Over the last 6 to 9 months, NVIDIA CUDA has emerged as an unlikely but increasingly dominant leader in the race to win AI developers. The time, energy, and investment, NVIDIA has placed in the CUDA has been well documented. Developers can build AI models using their preferred tools like Jupyter notebooks, or Pytorch, but training the models on what remains the de facto (at least for now) compute platform in NVIDIA H100 and now just announced H200 GPUs. NVIDIA continues to extend the advantage they have in the CUDA stack by now offering the NVIDIA DGX Cloud, and NVIDIA Omniverse software stack through most of the major cloud providers (including Microsoft, Google, and Oracle).
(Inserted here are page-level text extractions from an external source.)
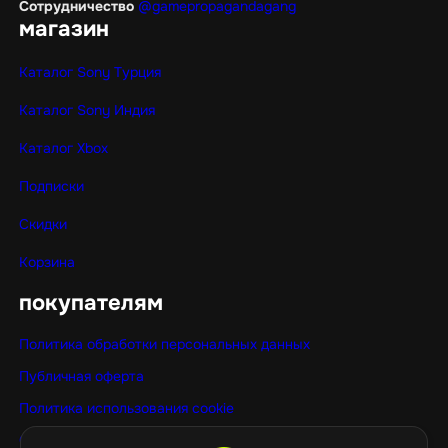
Сотрудничество
@gamepropagandagang
магазин
Каталог Sony Турция
Каталог Sony Индия
Каталог Xbox
Подписки
Скидки
Корзина
покупателям
Политика обработки персональных данных
Публичная оферта
Политика использования cookie
Оптовые покупки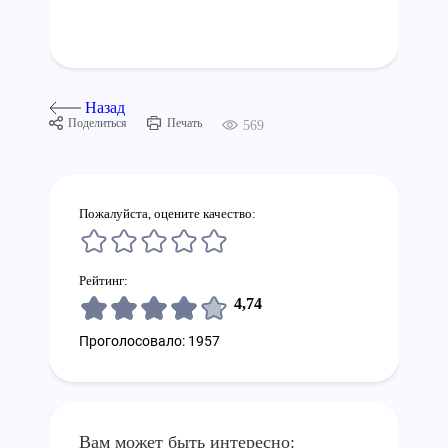
Назад
Поделиться
Печать
569
Пожалуйста, оцените качество:
Рейтинг:
4,74
Проголосовало: 1957
Вам может быть интересно: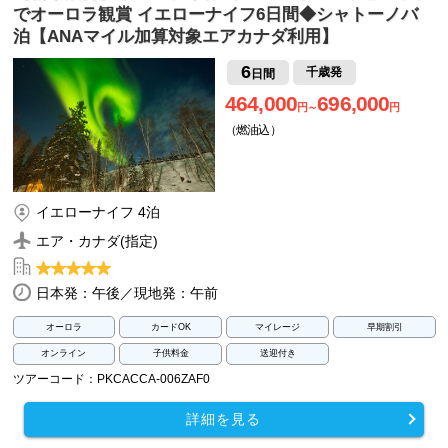
でオーロラ観賞 イエローナイフ6日間◆シャトーノバ
泊【ANAマイル加算対象エアカナダ利用】
6
千歳発
日間
464,000
696,000
円～
円
（燃油込）
イエローナイフ 4泊
エア・カナダ(指定)
日本発：午後／現地発：午前
オーロラ
カードOK
マイレージ
早期割引
オンライン
子供料金
送迎付き
ツアーコード：PKCACCA-006ZAF0
詳細を見る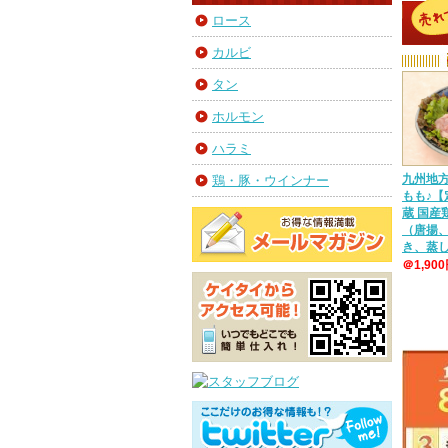
ロース
カルビ
タン
ホルモン
ハラミ
九州地
鶏・豚・ウインナー
もも♪【
蔵 国
（唐揚
き、蒸
＠1,90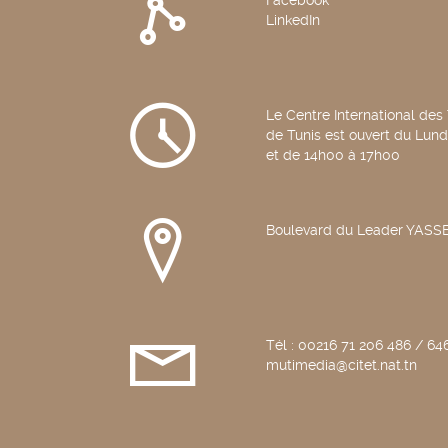
Facebook
LinkedIn
Le Centre International des
de Tunis est ouvert du Lun
et de 14h00 à 17h00
Boulevard du Leader YAS
Tél : 00216 71 206 486 / 646
mutimedia@citet.nat.tn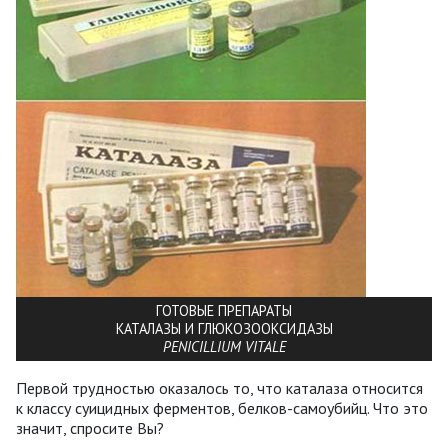
ГОТОВЫЕ ПРЕПАРАТЫ
КАТАЛАЗЫ И ГЛЮКОЗООКСИДАЗЫ
PENICILLIUM VITALE
Первой трудностью оказалось то, что каталаза относится
к классу суицидных ферментов, белков-самоубийц. Что это
значит, спросите Вы?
Further, as NVIDIA doubles down on investment in GPU cloud providers like Applied Digital, Iris Energy, and NextGen Cloud, a fourth cloud provider, laser-focused on fractional GPU delivery for ML and AI workloads at an affordable price point and great performance could emerge over the next 18 to 24 months.
Where do we go from here?
With Microsoft Ignite upon us and AWS reInvent only days away, we’re bound to see a raft of new offerings that may shake up the landscape further. The extent to which Microsoft is leading in the race for AI leadership is largely thanks to the combination of a deeply integrated stack of developer tools and the OpenAI partnership, which gives builders access to the most popular foundational model in GPT. AWS, having ceded early ground to the rest of the field, is rapidly gaining traction due to the flexibility and choice customers have with AWS continues to attract developers. Meanwhile, the most momentum is happening at NVIDIA. The developer toolkits NVIDIA has built in the CUDA and their Enterprise AI stack will look increasingly attractive to developers, and the just announced NVIDIA H200 GPUs will likely extend their lead. The transformation that is being unleashed by AI is just beginning, and we’re excited to see what the next leg in the race brings for our customers and for our world.